***** Data for processing
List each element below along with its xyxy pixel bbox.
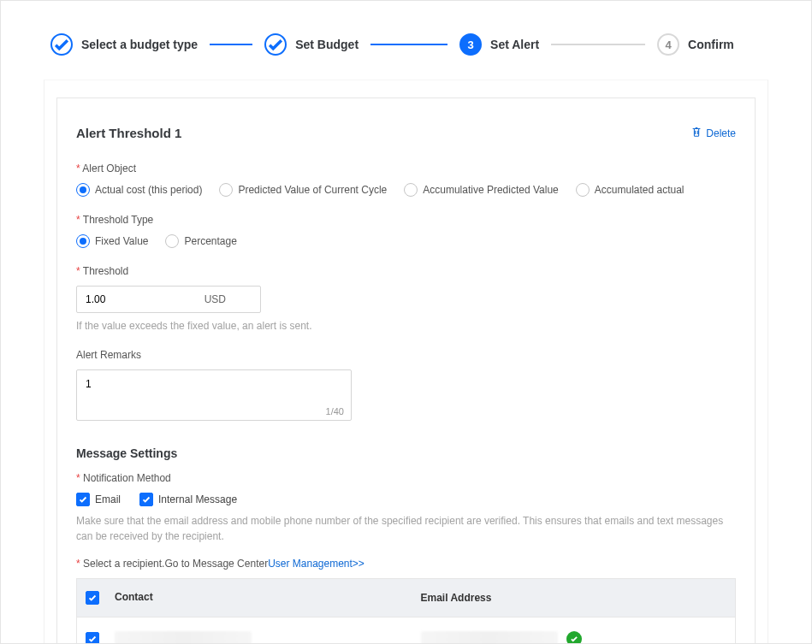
- check-icon: [50, 33, 73, 56]
- stepper: Select a budget type Set Budget 3 Set Al…: [44, 33, 768, 56]
- threshold-type-label: Threshold Type: [76, 214, 736, 226]
- header-contact: Contact: [115, 591, 421, 605]
- recipient-line: Select a recipient.Go to Message CenterU…: [76, 558, 736, 570]
- threshold-label: Threshold: [76, 265, 736, 277]
- notification-note: Make sure that the email address and mob…: [76, 513, 736, 544]
- radio-accumulated-actual[interactable]: Accumulated actual: [576, 183, 685, 197]
- verified-icon: [566, 631, 582, 644]
- checkbox-icon: [86, 591, 99, 605]
- header-email: Email Address: [421, 591, 727, 605]
- notification-method-checks: Email Internal Message: [76, 493, 736, 506]
- checkbox-icon: [86, 632, 99, 644]
- remarks-count: 1/40: [326, 406, 344, 417]
- threshold-input-wrap: USD: [76, 286, 261, 313]
- radio-percentage[interactable]: Percentage: [165, 234, 236, 248]
- step-2: Set Budget: [264, 33, 359, 56]
- radio-actual-cost[interactable]: Actual cost (this period): [76, 183, 202, 197]
- remarks-textarea[interactable]: [86, 378, 342, 405]
- step-2-label: Set Budget: [295, 38, 359, 51]
- checkbox-row[interactable]: [86, 632, 99, 644]
- step-1: Select a budget type: [50, 33, 198, 56]
- threshold-hint: If the value exceeds the fixed value, an…: [76, 320, 736, 332]
- notification-method-label: Notification Method: [76, 472, 736, 484]
- step-4: 4 Confirm: [657, 33, 734, 56]
- checkbox-email[interactable]: Email: [76, 493, 121, 506]
- check-icon: [264, 33, 287, 56]
- step-3-number: 3: [459, 33, 482, 56]
- checkbox-select-all[interactable]: [86, 591, 99, 605]
- alert-object-label: Alert Object: [76, 162, 736, 174]
- checkbox-icon: [139, 493, 153, 506]
- radio-predicted-value[interactable]: Predicted Value of Current Cycle: [219, 183, 387, 197]
- cell-contact: [115, 631, 421, 644]
- trash-icon: [690, 126, 702, 140]
- recipient-table: Contact Email Address: [76, 578, 736, 644]
- step-4-number: 4: [657, 33, 679, 56]
- threshold-input[interactable]: [86, 293, 154, 305]
- alert-object-radio-group: Actual cost (this period) Predicted Valu…: [76, 183, 736, 197]
- radio-fixed-value[interactable]: Fixed Value: [76, 234, 148, 248]
- step-1-label: Select a budget type: [81, 38, 198, 51]
- alert-card-outer: Alert Threshold 1 Delete Alert Object Ac…: [44, 80, 768, 644]
- message-settings-title: Message Settings: [76, 446, 736, 460]
- table-row: [77, 617, 735, 644]
- threshold-unit: USD: [204, 293, 226, 305]
- checkbox-icon: [76, 493, 90, 506]
- remarks-label: Alert Remarks: [76, 349, 736, 361]
- radio-accumulative-predicted[interactable]: Accumulative Predicted Value: [404, 183, 559, 197]
- step-4-label: Confirm: [688, 38, 734, 51]
- alert-card: Alert Threshold 1 Delete Alert Object Ac…: [56, 97, 756, 644]
- cell-email: [421, 631, 727, 644]
- step-3-label: Set Alert: [490, 38, 539, 51]
- remarks-textarea-wrap: 1/40: [76, 369, 352, 421]
- table-header: Contact Email Address: [77, 579, 735, 617]
- delete-button[interactable]: Delete: [690, 126, 736, 140]
- alert-title: Alert Threshold 1: [76, 126, 181, 140]
- threshold-type-radio-group: Fixed Value Percentage: [76, 234, 736, 248]
- checkbox-internal-message[interactable]: Internal Message: [139, 493, 237, 506]
- user-management-link[interactable]: User Management>>: [268, 558, 365, 570]
- step-3: 3 Set Alert: [459, 33, 539, 56]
**********
▶ [Problem description] Lines that include the word "recipient" are to be extracted from the data above.

▶ [Result of this task]
- recipient-line: Select a recipient.Go to Message CenterU…: [76, 558, 736, 570]
- recipient-table: Contact Email Address: [76, 578, 736, 644]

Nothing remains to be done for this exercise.